Table of contents
- What is a Noun Phrase?
- Examples of the noun phrase
- Noun phrase functions and use
- Noun phrase as a subject
- Noun phrase as a direct object
- Noun phrase as a indirect object
- Noun phrase as a complement
- Noun phrase as an object of the preposition
What is a Noun Phrase?
There is no doubt that the noun is one of the parts of speech in English grammar. The part of speech is the classes in which words are placed based on their function in sentences. The noun is one of the essential parts of speech that is used as an identifier, such as the name of a person, places, animals and things e.g. Lynda, Lion, Lagos, Lamp etc. the noun phrase is also an essential part of the noun phrase.
Noun phrase does the work of a noun in a sentence, and a phrase is a group of words that forms part of a sentence that can’t stand on its own. The phrase is without a finite verb and does not have a subject-verb division.

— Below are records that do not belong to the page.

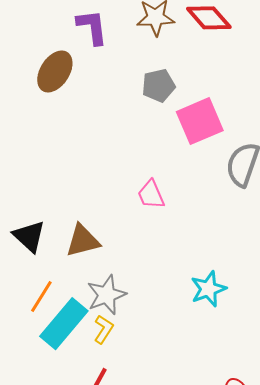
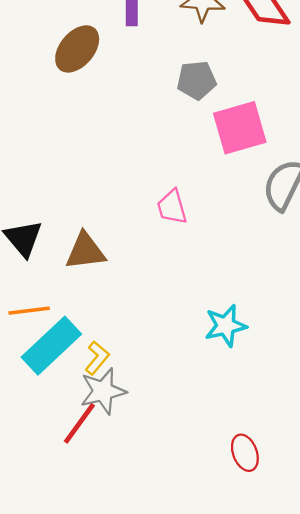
gray star: (107, 295) -> (103, 391), moved
orange line: (41, 297) -> (29, 311), turned 44

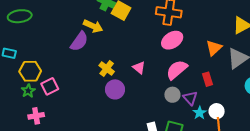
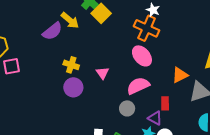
pink ellipse: (172, 40) -> (142, 56), turned 65
yellow cross: (107, 68) -> (71, 65), turned -35
purple triangle: (190, 98) -> (155, 118), moved, turned -35

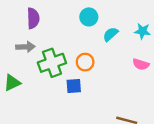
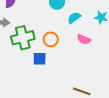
pink semicircle: (141, 64) -> (84, 39), moved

Nouns are simply known as the naming parts of sentences and function as the main word in a noun phrase.
In the noun phrase (which can be shortened to NP), the noun or pronoun is the main word or head word as in: a woman, the trumpet, the first with black eyes. Always have it in mind that nun phrases do not have verbs. Look at the noun phrases in these sentences that are written in bold below:
- The sad dog is barking.
- The house on the creek.
- I love planting vegetables.
- She enjoyed reading the novel.
- The sheep is bleating.
- Aunt Mary’s puppy got lost yesterday.
- There were 100 people at the birthday party.
- The secret house that is haunted.
- My friends are Americans.
Most times, the noun phrases make use of determiners/ modifiers and/or complement. A determiner is a word that is used before an adjective that describes a noun in a noun phrase. It can even perform the functions of adjectives or pronouns in a noun phrase such as: the, a, he, her, his, that/those, this/these, each, both, every, all, any, plenty, few, half, many, same, several, some, whole, such, numerals (one, first), another, my, mine, our/ours, little, Lynda’s e.g. a car, the big tree, his new house, her handbag, etc. They usually occur along with modifiers in a noun phrase.
A modifier is a group of words that gives us information on another word in a noun phrase. Modifiers can be adjectives, adverbs, or even phrases. The modifiers add more information to the head word in a noun phrase.
These can be noun modifiers (the brilliant by, the fat woman), adjective modifiers (he is very happy, this is quite unfortunate), verb modifiers (the girl ate quickly, the student spoke freely), adverb modifiers (the robbery was carried out extremely quietly, the man left just now) in a noun phrase.
Noun phrases with pre-modifiers: in a noun phrase, you will find the pre-modifier before the noun or pronoun in a sentence. They can be nouns, adjectives or even a participle e.g. large house, a small town etc.
Noun phrase with post modifier: you can locate post modifiers after the modified words, such as a relative pronoun or a preposition and sometimes adjective.
Noun Phrases Function and Uses:
It should be noted that most sentences contain a noun phrase. The classes and structure of noun phrase is reflected in the different function it performs as follows;
Noun phrase as the subject
The subject is what is being talked about in a sentence. A noun phrase functions as the subject, that is, the most important thing being discussed in the sentence.
1. The woman left a few minutes ago.
2. The fountain of water has dried up.
3. The old man is dead.
4. The pretty young girl won the miss universe beauty contest.
Noun phrase as the direct object
The object is the recipient in a sentence. In a noun phrase, the object can either be the direct or indirect object. The direct object appears immediately after the verb in a sentence.
1. He slapped that beautiful girl.
2. Jordan has broken the plate.
3. The lecturer taught the students before giving them a test.
Noun phrase as indirect object
The indirect object is between the direct object and the verb in a sentence.
1. She brought the woman some food.
2. He gave the orphans expensive presents.
3. Katie gave the hungry girl sweet vanilla chocolate.
Noun phrase as a complement
The complement links a verb in a sentence which adds more information. Linking verbs acts as the connector of the subject to the other parts of the sentence. Examples of linking verbs are: was, been, are, look, feel, turn, become, is, seem, were, will have been and so many more can be used in a noun phrase.
1. I am a lecturer.
2. The woman is a legal practitioner.
Noun phrase as an object of the preposition
This is when the headword connects with a preposition in a sentence, that is, the noun comes before the preposition.
1. The lecturer was proud of your outstanding performance.
2. The king spoke with a ray of hope.
3. The author gave the book to my niece.